[Task objective]
Tally the lines in the material below that hold the string "page" and report the tally alone.

[Data for this task]
# # #

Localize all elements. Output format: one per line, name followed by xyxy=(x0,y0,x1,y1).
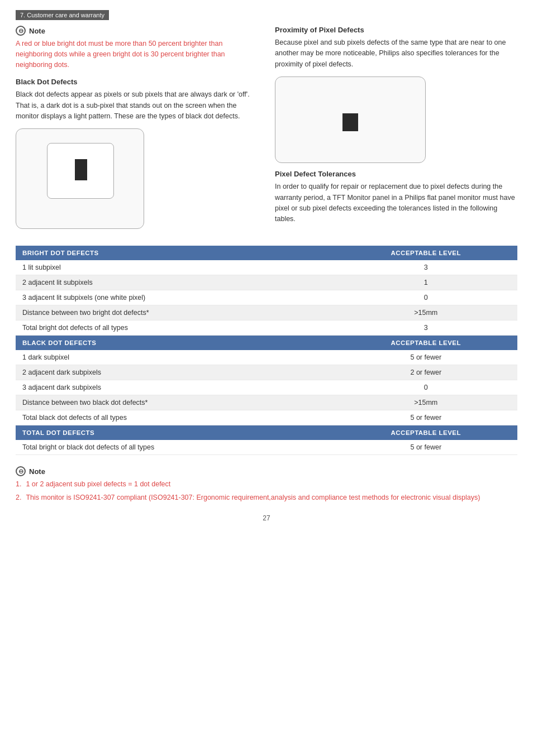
proximity-diagram xyxy=(275,76,426,163)
black-row-0-value: 5 or fewer xyxy=(335,350,517,365)
table-row: Total bright or black dot defects of all… xyxy=(16,440,517,455)
black-dot-body: Black dot defects appear as pixels or su… xyxy=(16,89,258,122)
black-row-3-label: Distance between two black dot defects* xyxy=(16,395,335,410)
black-dot-diagram xyxy=(16,128,144,229)
bottom-note-header: ⊖ Note xyxy=(16,466,517,476)
black-dot-diagram-inner xyxy=(47,143,114,199)
total-row-0-value: 5 or fewer xyxy=(335,440,517,455)
bright-dot-acceptable-header: ACCEPTABLE LEVEL xyxy=(335,246,517,260)
table-row: Distance between two bright dot defects*… xyxy=(16,305,517,320)
right-column: Proximity of Pixel Defects Because pixel… xyxy=(275,26,517,236)
header-label: 7. Customer care and warranty xyxy=(20,12,104,18)
bright-row-1-label: 2 adjacent lit subpixels xyxy=(16,275,335,290)
black-dot-header-row: BLACK DOT DEFECTS ACCEPTABLE LEVEL xyxy=(16,336,517,351)
table-row: Total black dot defects of all types 5 o… xyxy=(16,410,517,425)
list-item-text-0: 1 or 2 adjacent sub pixel defects = 1 do… xyxy=(26,479,170,490)
black-row-2-label: 3 adjacent dark subpixels xyxy=(16,380,335,395)
black-row-0-label: 1 dark subpixel xyxy=(16,350,335,365)
black-dot-acceptable-header: ACCEPTABLE LEVEL xyxy=(335,336,517,351)
table-row: 1 lit subpixel 3 xyxy=(16,260,517,275)
note-top-icon: ⊖ xyxy=(16,26,26,36)
pixel-defect-heading: Pixel Defect Tolerances xyxy=(275,170,517,178)
list-item-text-1: This monitor is ISO9241-307 compliant (I… xyxy=(26,492,480,503)
black-row-1-label: 2 adjacent dark subpixels xyxy=(16,365,335,380)
note-top-header: ⊖ Note xyxy=(16,26,258,36)
bright-row-0-value: 3 xyxy=(335,260,517,275)
total-row-0-label: Total bright or black dot defects of all… xyxy=(16,440,335,455)
bottom-note-block: ⊖ Note 1. 1 or 2 adjacent sub pixel defe… xyxy=(16,466,517,503)
bright-row-2-label: 3 adjacent lit subpixels (one white pixe… xyxy=(16,290,335,305)
total-dot-acceptable-header: ACCEPTABLE LEVEL xyxy=(335,425,517,441)
note-top-text: A red or blue bright dot must be more th… xyxy=(16,39,258,70)
black-row-4-label: Total black dot defects of all types xyxy=(16,410,335,425)
table-row: Total bright dot defects of all types 3 xyxy=(16,320,517,336)
pixel-defect-body: In order to qualify for repair or replac… xyxy=(275,181,517,225)
total-dot-header-row: TOTAL DOT DEFECTS ACCEPTABLE LEVEL xyxy=(16,425,517,441)
bright-row-2-value: 0 xyxy=(335,290,517,305)
defect-table: BRIGHT DOT DEFECTS ACCEPTABLE LEVEL 1 li… xyxy=(16,246,517,455)
list-item: 1. 1 or 2 adjacent sub pixel defects = 1… xyxy=(16,479,517,490)
bottom-note-icon: ⊖ xyxy=(16,466,26,476)
bright-dot-header-row: BRIGHT DOT DEFECTS ACCEPTABLE LEVEL xyxy=(16,246,517,260)
bright-row-1-value: 1 xyxy=(335,275,517,290)
table-row: 2 adjacent lit subpixels 1 xyxy=(16,275,517,290)
black-row-3-value: >15mm xyxy=(335,395,517,410)
page-number: 27 xyxy=(16,514,517,522)
left-column: ⊖ Note A red or blue bright dot must be … xyxy=(16,26,258,236)
black-dot-dark-rect xyxy=(75,159,87,180)
table-row: 1 dark subpixel 5 or fewer xyxy=(16,350,517,365)
two-column-layout: ⊖ Note A red or blue bright dot must be … xyxy=(16,26,517,236)
list-item-num-0: 1. xyxy=(16,479,21,490)
black-row-2-value: 0 xyxy=(335,380,517,395)
list-item: 2. This monitor is ISO9241-307 compliant… xyxy=(16,492,517,503)
bright-row-4-label: Total bright dot defects of all types xyxy=(16,320,335,336)
list-item-num-1: 2. xyxy=(16,492,21,503)
note-top-block: ⊖ Note A red or blue bright dot must be … xyxy=(16,26,258,70)
note-top-title: Note xyxy=(29,27,45,35)
black-row-4-value: 5 or fewer xyxy=(335,410,517,425)
black-dot-heading: Black Dot Defects xyxy=(16,78,258,86)
table-row: 3 adjacent dark subpixels 0 xyxy=(16,380,517,395)
page-wrapper: 7. Customer care and warranty ⊖ Note A r… xyxy=(0,0,533,756)
table-row: 2 adjacent dark subpixels 2 or fewer xyxy=(16,365,517,380)
proximity-heading: Proximity of Pixel Defects xyxy=(275,26,517,34)
total-dot-header-label: TOTAL DOT DEFECTS xyxy=(16,425,335,441)
black-dot-header-label: BLACK DOT DEFECTS xyxy=(16,336,335,351)
bottom-note-title: Note xyxy=(29,467,45,476)
bright-row-4-value: 3 xyxy=(335,320,517,336)
bright-row-3-value: >15mm xyxy=(335,305,517,320)
header-bar: 7. Customer care and warranty xyxy=(16,10,109,20)
bright-row-0-label: 1 lit subpixel xyxy=(16,260,335,275)
bottom-note-list: 1. 1 or 2 adjacent sub pixel defects = 1… xyxy=(16,479,517,503)
table-row: Distance between two black dot defects* … xyxy=(16,395,517,410)
black-row-1-value: 2 or fewer xyxy=(335,365,517,380)
bright-dot-header-label: BRIGHT DOT DEFECTS xyxy=(16,246,335,260)
proximity-body: Because pixel and sub pixels defects of … xyxy=(275,37,517,70)
proximity-dark-rect xyxy=(342,113,358,131)
bright-row-3-label: Distance between two bright dot defects* xyxy=(16,305,335,320)
table-row: 3 adjacent lit subpixels (one white pixe… xyxy=(16,290,517,305)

# # #

[Result]
2